Throughput (Bulk Operations)

For tight loops with pre-bound methods (where class/method resolution is cached), Py4J achieves higher ops/sec:

Operation Gatun Py4J Notes
Bulk static calls (10K) ~45K ops/s ~60K ops/s Pre-bound: fn = Math.abs; fn(i)
Bulk instance calls (10K) ~40K ops/s ~55K ops/s Pre-bound: fn = arr.add; fn(i)
Mixed workload ~35K ops/s ~30K ops/s Gatun faster for varied operations

Why the difference? Latency benchmarks measure full client.jvm.java.lang.Math.max(10, 20) calls including package navigation and method resolution (~120μs). Throughput benchmarks pre-bind methods first, measuring only the IPC cost (~22μs for Gatun). Py4J's TCP protocol has lower per-call IPC overhead than Gatun's shared memory protocol for small payloads.

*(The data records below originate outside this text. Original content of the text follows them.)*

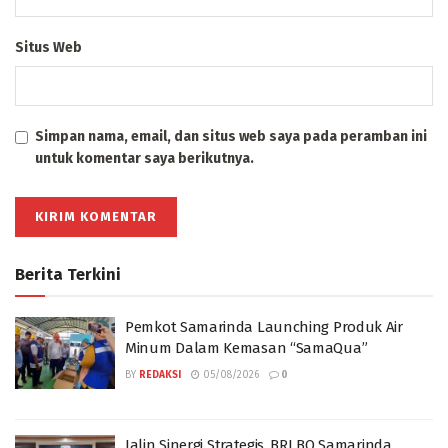
Situs Web
Simpan nama, email, dan situs web saya pada peramban ini
untuk komentar saya berikutnya.
Berita Terkini
Pemkot Samarinda Launching Produk Air
Minum Dalam Kemasan “SamaQua”
BY
REDAKSI
05/08/2026
0
Jalin Sinergi Strategis, BRI BO Samarinda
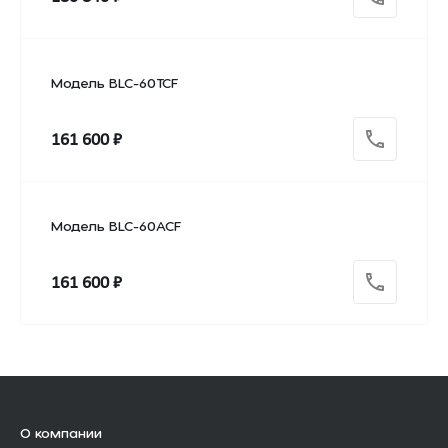
Модель BLC-60TCF
161 600 ₽
Модель BLC-60ACF
161 600 ₽
О компании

Recommendation: Use vectorized APIs or Arrow for bulk data instead of tight loops.

Arrow Data Transfer

For bulk data, Arrow zero-copy transfer provides massive speedups over per-element transfer:

Data Size IPC Format Zero-Copy Buffers Throughput
1K rows 800 μs 520 μs 54 MB/s
10K rows 890 μs 570 μs 509 MB/s
100K rows 1.4 ms 1.0 ms 1.5 GB/s
500K rows 5.9 ms 3.6 ms 2.1 GB/s

Vectorized APIs

Reduce round-trips with batch operations:

Operation Individual Calls Vectorized Speedup
3 method calls 720 μs 490 μs 1.5x
10 method calls 1,600 μs 490 μs 3.3x
10 object creations 2,400 μs 1,100 μs 2.2x

When to Use Gatun vs Py4J

Use Case Recommendation
Interactive/exploratory work Gatun (lower latency)
Bulk data transfer Gatun (Arrow support)
Simple tight loops Py4J may be faster
Mixed operations Gatun
PySpark integration Either (Gatun via BridgeAdapter)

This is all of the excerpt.